五・七・五で表現する俳句・川柳
俳句や川柳が人気です。
テレビやラジオで取り上げられ、新聞には短歌、俳句欄があり、川柳も「よみうり時事川柳」や「仲畑流万能川柳」(毎日新聞)などの連載があります。
「お~いお茶新俳句大賞」、「サラっと一句!わたしの川柳コンクール(旧名サラリーマン川柳)」は企業が主催しています。
五・七・五のわずか17音(文字)で詠む俳句と川柳は日本の文字の発達とともに生まれました。
538年とされる「仏教の公伝(朝鮮半島の百済の王から日本の朝廷に伝えられた)」において仏像と経論がもたらされました。
漢字の文書はそれ以前から入ってきていましたが、漢字を使うようになったのは、この中国の漢字で書かれたお経を読み、理解するところから始まりました。

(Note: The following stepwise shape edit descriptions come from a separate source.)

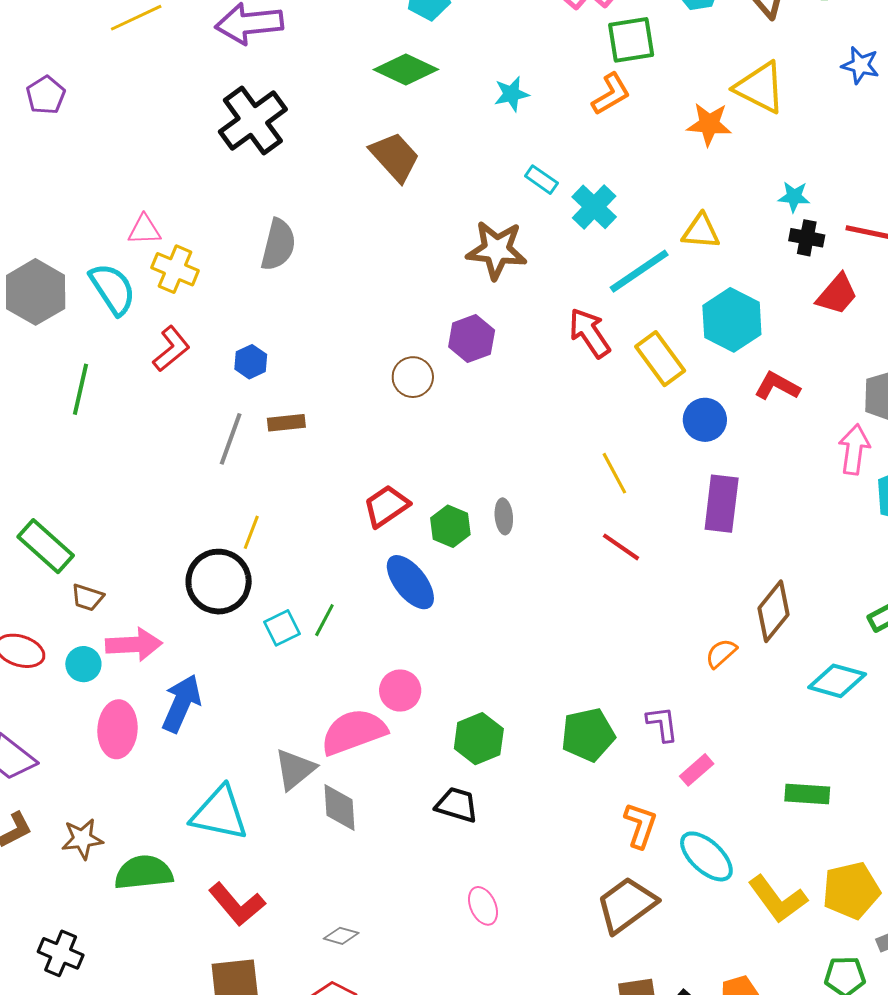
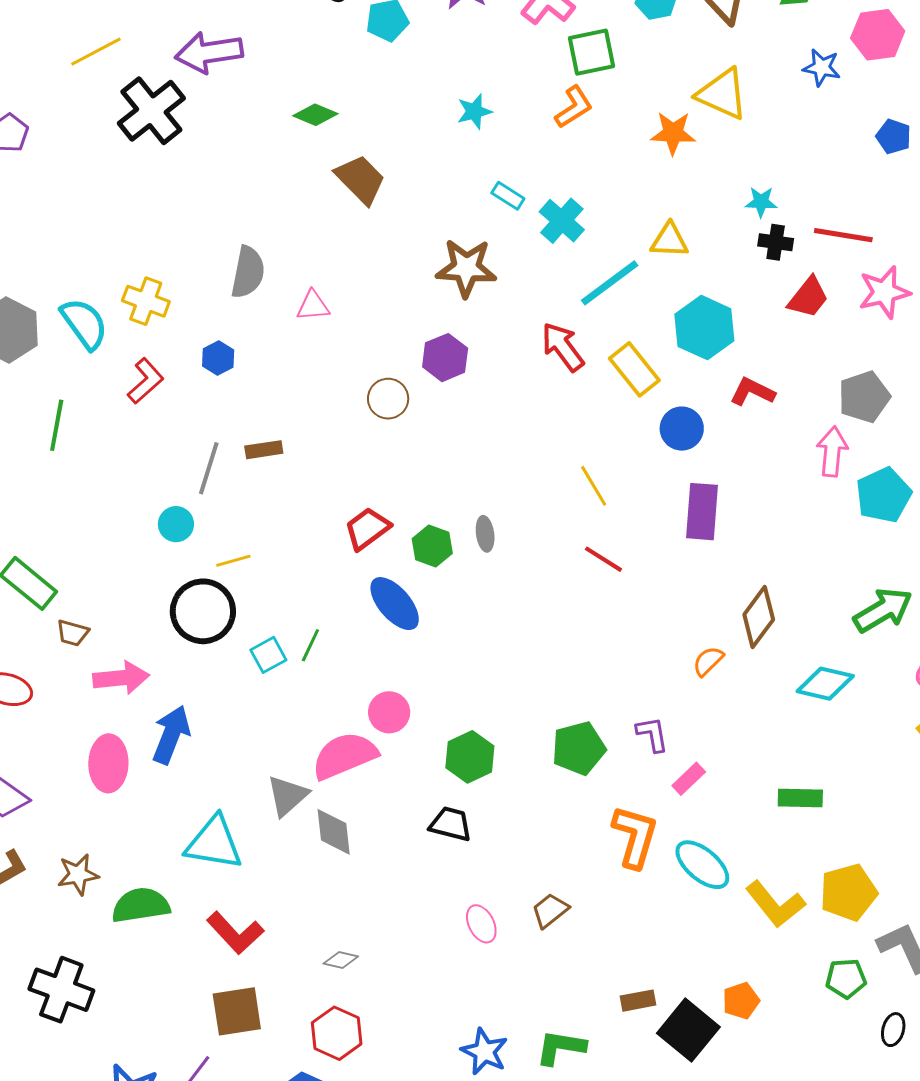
green diamond: (406, 69) -> (315, 115), moved, size x0.7
black cross: (253, 121) -> (151, 111), moved
pink triangle: (144, 230) -> (313, 306), moved
blue hexagon: (251, 362) -> (218, 358), moved
yellow line: (251, 532) -> (233, 561), turned 56
cyan circle: (83, 664) -> (176, 524), moved
orange L-shape: (640, 825) -> (635, 836), size x1.4
brown trapezoid: (627, 905) -> (550, 911), moved, size x0.6
black cross: (61, 953) -> (61, 990), size x1.4

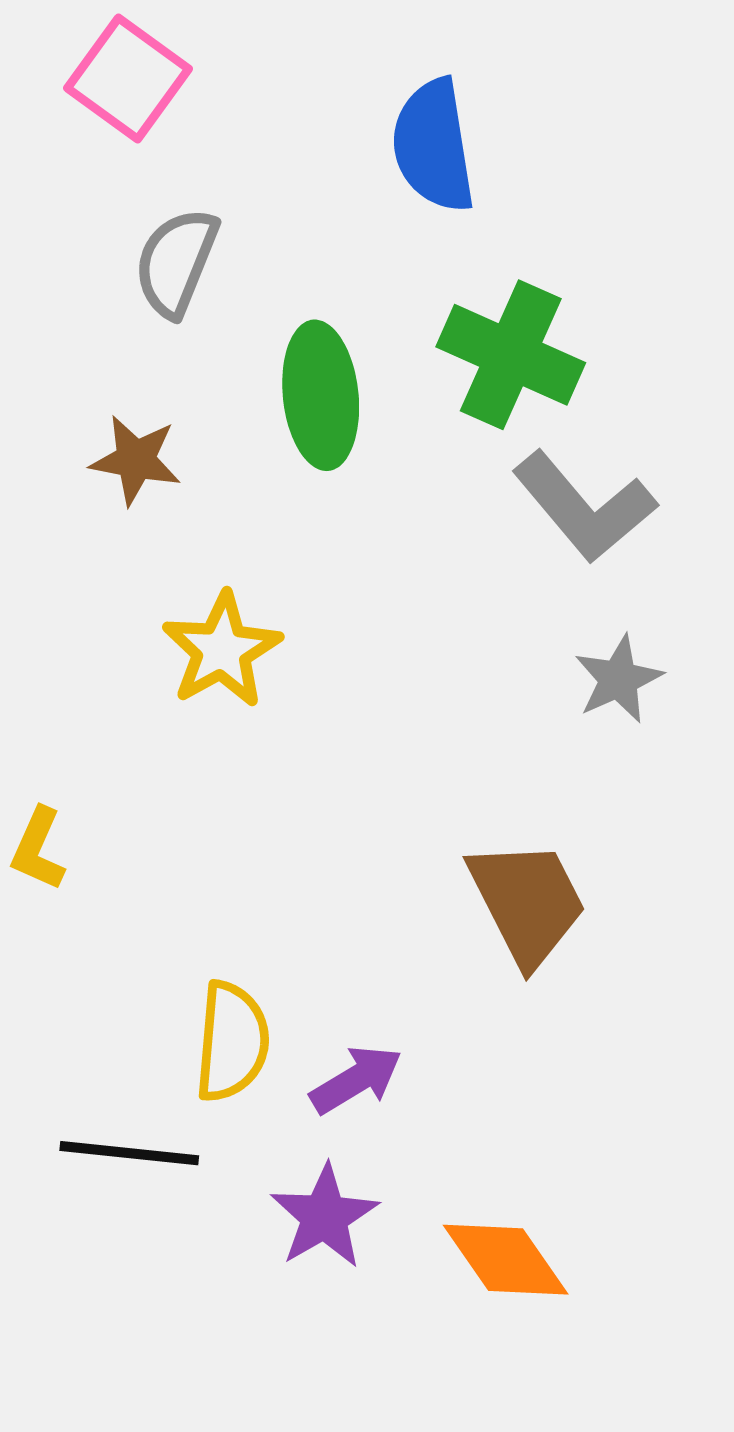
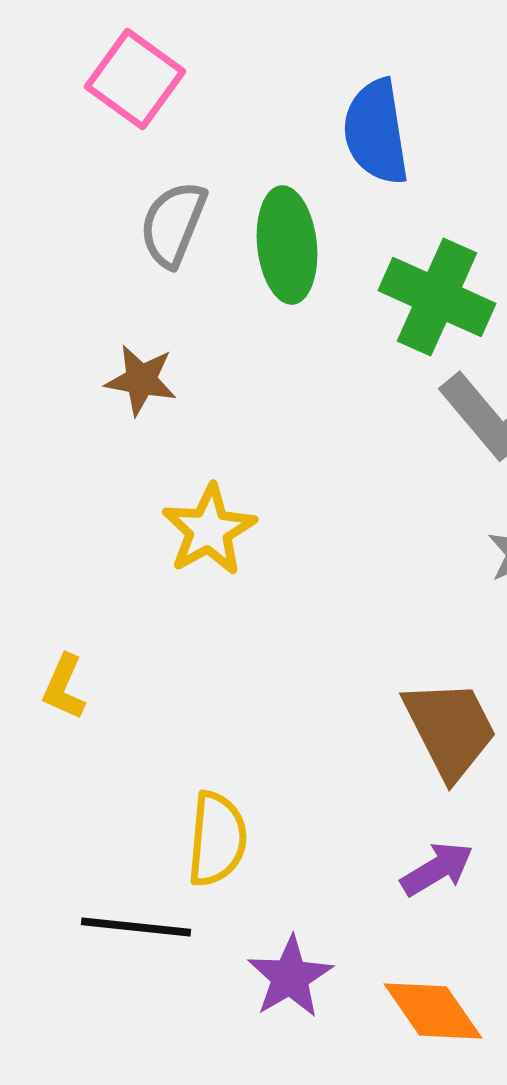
green ellipse: (321, 395) -> (287, 245), moved
purple arrow: (356, 1080) -> (437, 869), moved

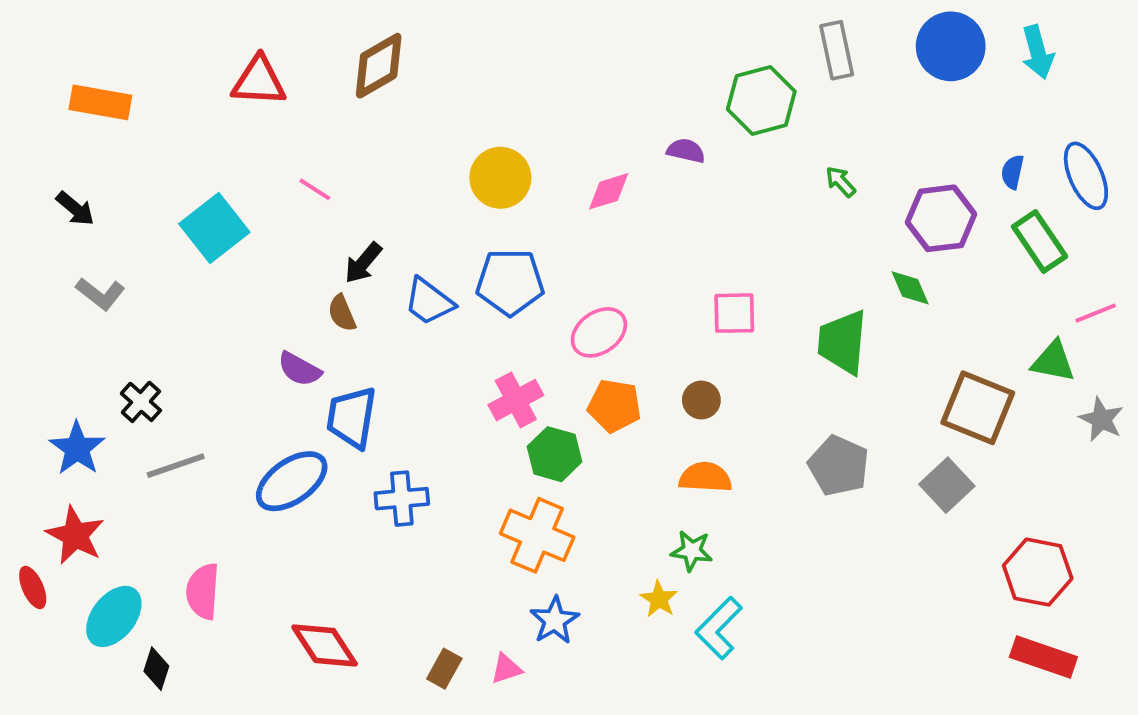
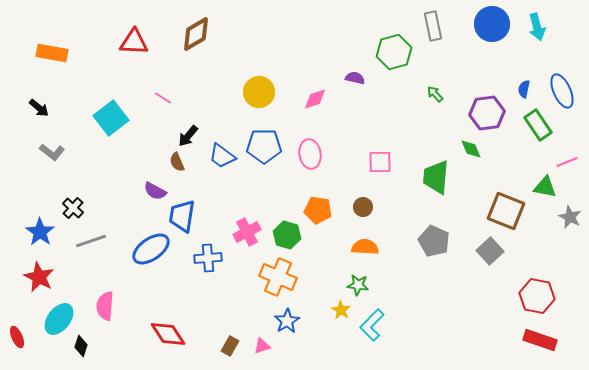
pink ellipse: (599, 332) -> (310, 154), moved, turned -64
pink cross: (516, 400) -> (247, 232), moved
red ellipse: (33, 587) -> (17, 337), moved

700年代には古事記、日本書記が漢字で書かれ、その中には漢字の音を借りて五・七・五・七・七の歌も記されました。仮名(かな)の誕生です。
和歌の「万葉集」は仮名を交えて編まれ、ここから日本語のひらがな、カタカナが発達しました。
平安時代は、五・七・五・七・七と詠む短歌、五・七/五・七を繰り返して最後に七で結ぶ長歌(ちょうか)がありました。
座を組んで、五・七・五(上句)と七・七(下句)を違う人が、ふたりと限らず数人で詠んでつないでいく連歌(れんが)も盛んでした。
江戸時代には全国的に「俳諧連歌」が普及します。「俳諧」は戯れ(たわむれ)を意味する熟語で、即興で機智に富んだ句を付けていきます。
旅の行く先々で、招かれて俳諧連歌の発句を詠み、独立した文学作品「俳句」を確立したのが、松尾芭蕉です。有名な「古池や蛙飛び込む水の音」もあれば「花の雲鐘は上野か浅草か」のように親しみやすい下町の句も残しています。
与謝蕪村は、芭蕉が没して20年余り後に、上方(大阪)に生まれ、江戸に出て「菜の花や月は東に日は西に」「五月雨や大河を前に家二軒」など近代に通じる句作を残した俳人であり、また水墨画の絵師でもありました。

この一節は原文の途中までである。